Because the translation profession is intimately connected with the high-tech sector, all of the rapid changes we have seen with the advent of the Web, the spread of powerful home computers, and the development of expert systems are directly impacting translators. Unfortunately, many translators have a liberal arts background with little interest in or comfort with technology. Many feel frustrated as they realize that the only path to a stable future in the translation profession involves daily use of computers with sophisticated software tools to work on the translation of generally technical material. This is how the industry is evolving, and the individual who opposes it is doomed to extinction.

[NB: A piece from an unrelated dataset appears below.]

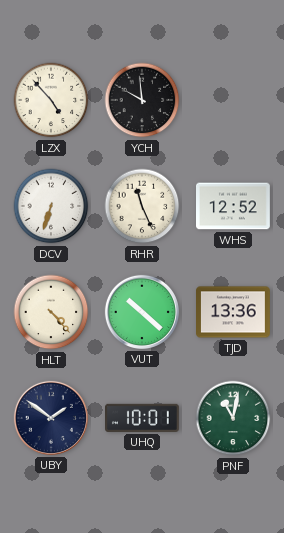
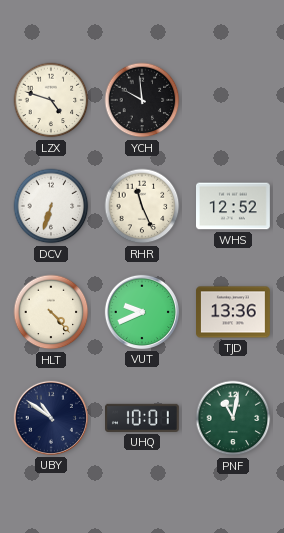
LZX: 4:53 -> 4:48
VUT: 10:22 -> 9:41
UBY: 1:51 -> 10:51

That said, there are esoteric areas within the translation profession there are currently not subject to the pressures of technology. The most obvious is literary translation, typically done by university professors with doctorates in language and literature. Also, the intelligence community relies heavily on human translators for certain types of work, because the machine systems simply are not good enough. Last, original research in the sciences is often unavailable in electronic format, involves many new terms and concepts, and is not at all similar to prior material, thus making it almost immune from the benefits of MAT software.
As the MT and MAT software technologies discussed in this article evolve, there will be fewer areas within the translation profession that remain untouched. Translators who have not already begun the process of mastering such technology and adapting to using it on a daily basis should begin immediately. Finally, the most stable, lucrative jobs with the greatest long-term stability will go to the individuals who can not only use such system is to expedite the translation process, but can also train, evaluate, and support such systems. If you are planning on a long stint in the translation profession, these are skills you will have to develop.